Pierre Sopor 2 mai 2019

À l'origine une compagnie de théâtre, les DAKH DAUGHTERS mélangent performances théâtrales et musique depuis 2012. Air est le deuxième album des sept Ukrainiennes et elles en présentent le contenu comme "philosophique, tristement ironique et parfois très intime" : le complément idéal à If, sorti en 2016 ?

Ce qui marque immédiatement l'auditeur à l'écoute des DAKH DAUGHTERS, c'est la poésie qui se dégage de ce projet : elles ont beau évoquer MARILYN MANSON, LAIBACH (et MIREILLE MATTHIEU) comme influences, le cabaret freak des sept comédiennes / musiciennes a quelque chose de bien plus éthéré et aérien. Cela vient peut-être des instruments utilisés (xylophone, contrebasse, violoncelle, maracas, piano, harmonica, accordéon, etc) qui donnent immédiatement un aspect artisanal au son, ou au mélange des voix et des langues qui rendent leur travail insaisissable. Aux antipodes de la folie punk de l'incroyable single Donbass, avec Inshe Misto, Air démarre dans une ambiance feutrée.
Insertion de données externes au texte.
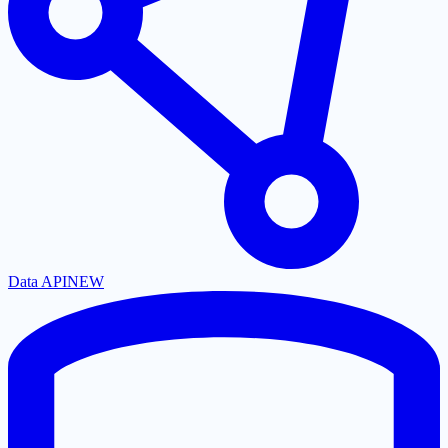
Data API
NEW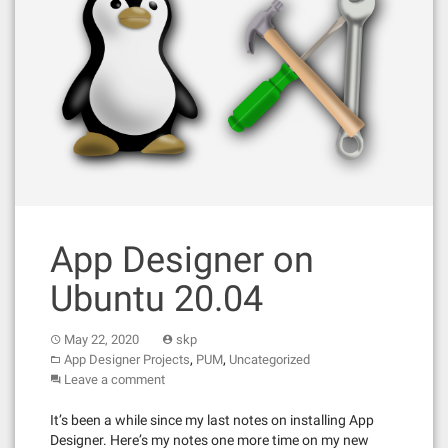
App Designer on
Ubuntu 20.04
May 22, 2020
skp
,
,
App Designer Projects
PUM
Uncategorized
Leave a comment
It’s been a while since my last notes on installing App
Designer. Here’s my notes one more time on my new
Retenue et élégance sont de règle, les cordes et le piano installent une mélodie après que de discrètes percussions aux consonances extrême-orientales aient donné au morceau des airs d'invocation. Le chant est mélancolique, la rythmique hypnotique. 

Les DAKH DAUHTERS soignent leurs ambiances, forcément théâtrales mais où les éclats sont rares. Le ton général est onirique, parfois tragique (O, Panno Inno !), parfois inquiétant (comme sur la première partie de l'épique Pisnia Pro Te, Yak Vona Vykhodyt Na Krutuiu Horu à la durée aussi longue que son titre) mais toujours d'une élégance et d'une subtilité rare. On y entendrait des fantômes soupirer. Dans sa dernière partie, Air s'emballe un peu et laisse souffler quelques bourrasques : il y a tout d'abord Schcho Ty Sobi Dumaiesh?, où l'on retrouve les influences punk du groupe le temps de couplets autoritaires scandés, puis la folie qui s'empare de Pannochka où différentes voix et le rythme rapide installent une schizophrénie et une frénésie angoissée. Ces explosions parcimonieuses dynamisent l'écoute avant M'yach, conclusion polyglotte poétique et envoûtante.

Air est un album qui, avec ses nombreux instruments organiques, ses diverses influences, langues et voix dégage quelque chose d'universel. Les DAKH DAUGHTERS se sont nourries de tant de choses que ce qu'elles offrent n'en est que plus riche et fascinant. Ce deuxième album tend souvent à une forme d'épure, comme pour en soigner les effets. C'est beau, raffiné, et étrangement moins déjanté que ce que l'on attendait.